╭──

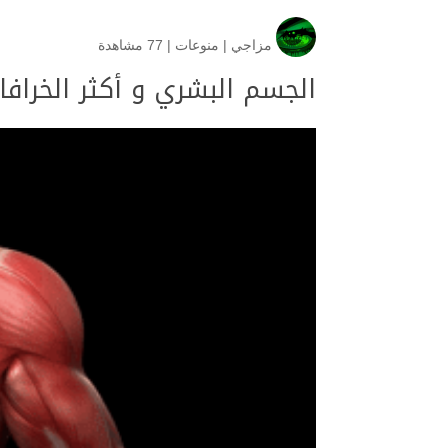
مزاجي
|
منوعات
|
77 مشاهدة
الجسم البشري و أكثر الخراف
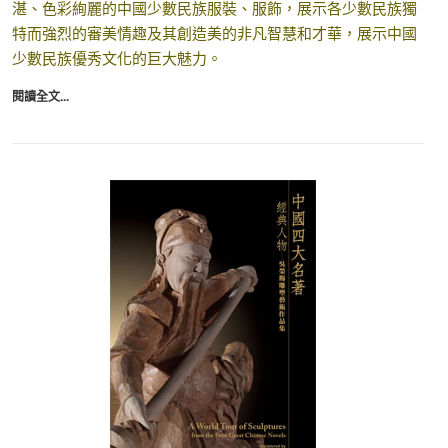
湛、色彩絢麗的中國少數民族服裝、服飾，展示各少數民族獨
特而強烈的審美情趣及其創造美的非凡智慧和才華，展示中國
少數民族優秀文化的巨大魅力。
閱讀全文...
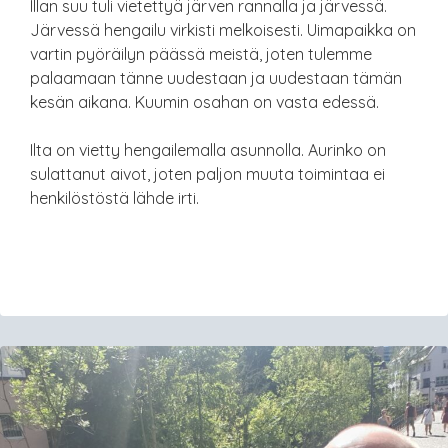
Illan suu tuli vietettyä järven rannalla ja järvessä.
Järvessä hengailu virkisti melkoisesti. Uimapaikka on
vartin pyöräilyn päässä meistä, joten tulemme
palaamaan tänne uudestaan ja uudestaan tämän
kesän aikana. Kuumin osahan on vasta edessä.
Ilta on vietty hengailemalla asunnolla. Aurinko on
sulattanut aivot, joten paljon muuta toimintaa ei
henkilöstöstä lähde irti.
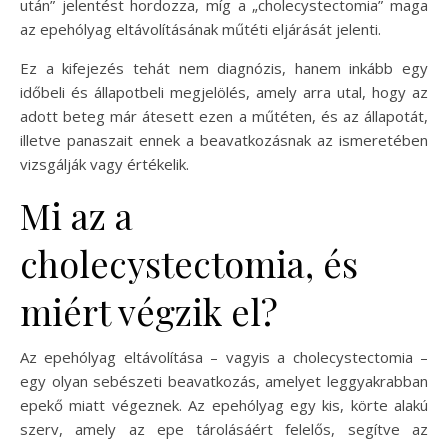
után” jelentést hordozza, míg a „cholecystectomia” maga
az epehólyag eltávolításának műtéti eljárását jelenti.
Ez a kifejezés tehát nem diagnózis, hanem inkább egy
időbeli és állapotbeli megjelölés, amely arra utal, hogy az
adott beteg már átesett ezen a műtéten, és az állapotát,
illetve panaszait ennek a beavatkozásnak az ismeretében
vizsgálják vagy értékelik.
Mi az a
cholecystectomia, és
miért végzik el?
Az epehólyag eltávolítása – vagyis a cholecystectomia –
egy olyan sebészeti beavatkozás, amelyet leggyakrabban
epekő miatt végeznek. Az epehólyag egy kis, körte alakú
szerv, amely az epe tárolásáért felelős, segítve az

╰──
╭──

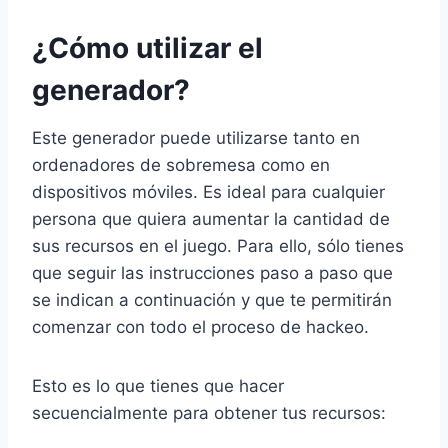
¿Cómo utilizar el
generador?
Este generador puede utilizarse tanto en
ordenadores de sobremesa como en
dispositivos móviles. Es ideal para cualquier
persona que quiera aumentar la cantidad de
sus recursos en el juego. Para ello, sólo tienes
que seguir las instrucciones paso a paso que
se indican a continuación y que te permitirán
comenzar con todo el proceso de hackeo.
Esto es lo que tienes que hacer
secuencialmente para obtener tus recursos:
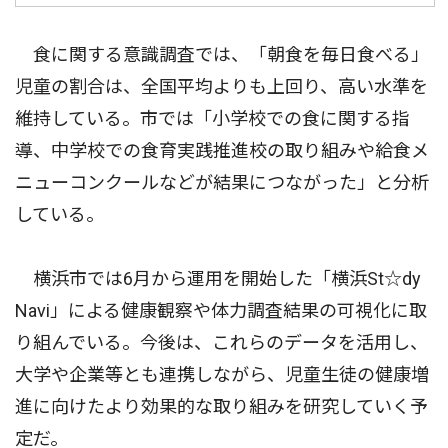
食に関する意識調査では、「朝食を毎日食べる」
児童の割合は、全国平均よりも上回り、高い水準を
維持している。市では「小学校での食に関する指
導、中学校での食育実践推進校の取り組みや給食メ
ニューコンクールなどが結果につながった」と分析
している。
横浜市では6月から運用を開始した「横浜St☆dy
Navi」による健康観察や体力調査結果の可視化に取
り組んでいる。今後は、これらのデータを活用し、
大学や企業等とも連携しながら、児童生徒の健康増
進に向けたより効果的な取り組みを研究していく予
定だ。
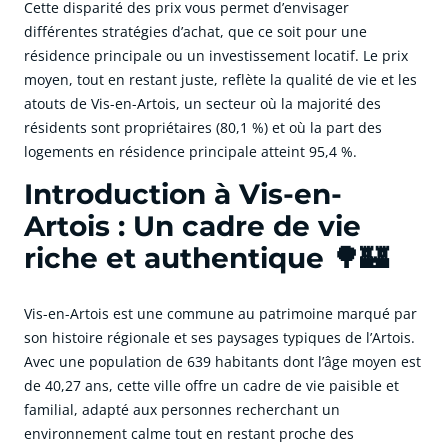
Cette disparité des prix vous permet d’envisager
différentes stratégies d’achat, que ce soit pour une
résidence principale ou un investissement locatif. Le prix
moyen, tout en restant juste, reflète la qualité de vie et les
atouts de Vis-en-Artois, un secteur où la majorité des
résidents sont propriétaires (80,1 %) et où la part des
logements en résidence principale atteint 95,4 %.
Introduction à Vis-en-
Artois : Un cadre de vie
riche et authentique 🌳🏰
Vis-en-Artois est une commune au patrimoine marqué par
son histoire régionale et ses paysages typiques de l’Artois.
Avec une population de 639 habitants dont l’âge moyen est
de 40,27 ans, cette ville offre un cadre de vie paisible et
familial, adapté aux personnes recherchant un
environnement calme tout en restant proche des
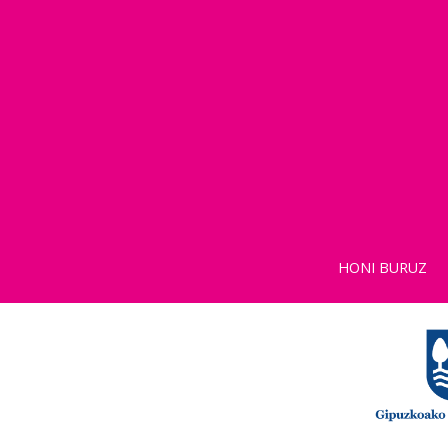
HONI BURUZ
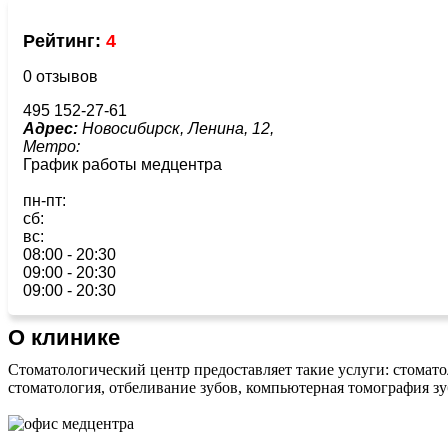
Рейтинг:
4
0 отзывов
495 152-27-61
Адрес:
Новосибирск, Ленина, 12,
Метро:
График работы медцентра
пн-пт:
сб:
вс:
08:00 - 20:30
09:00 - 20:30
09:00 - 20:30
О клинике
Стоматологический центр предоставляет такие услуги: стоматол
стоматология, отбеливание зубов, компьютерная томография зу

╰──
╭──

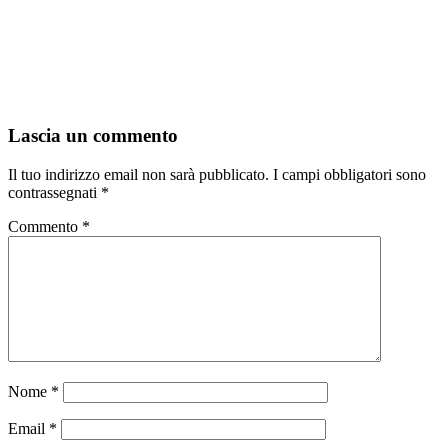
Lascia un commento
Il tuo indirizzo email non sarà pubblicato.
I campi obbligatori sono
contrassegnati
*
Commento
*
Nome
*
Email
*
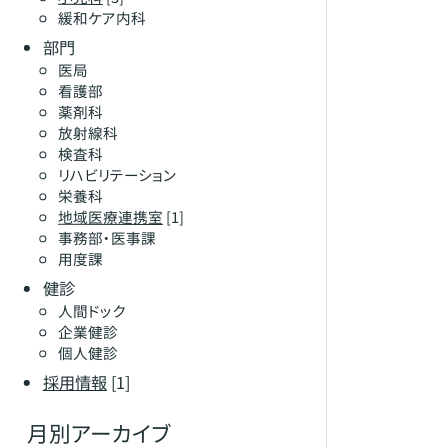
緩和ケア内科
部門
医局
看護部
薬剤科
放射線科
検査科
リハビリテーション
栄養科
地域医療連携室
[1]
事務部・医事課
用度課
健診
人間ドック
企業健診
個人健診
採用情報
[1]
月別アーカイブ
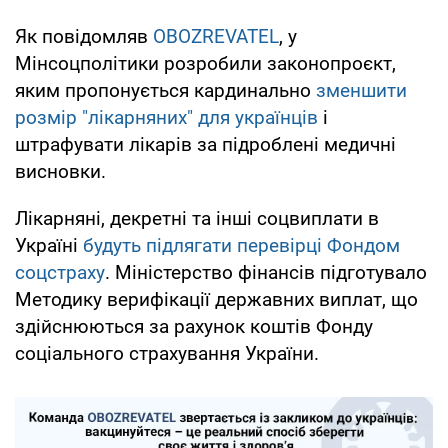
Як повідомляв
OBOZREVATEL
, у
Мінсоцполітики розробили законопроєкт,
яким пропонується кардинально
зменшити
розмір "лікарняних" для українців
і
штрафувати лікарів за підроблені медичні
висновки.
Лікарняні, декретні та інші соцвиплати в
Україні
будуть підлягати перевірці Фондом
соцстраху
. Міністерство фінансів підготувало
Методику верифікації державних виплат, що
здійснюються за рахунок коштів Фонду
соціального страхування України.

╰──

**EXERCISE**.
Bring together all lines in the records where the word "restant" is found.

**EXPECTED OUTPUT**.
moyen, tout en restant juste, reflète la qualité de vie et les
environnement calme tout en restant proche des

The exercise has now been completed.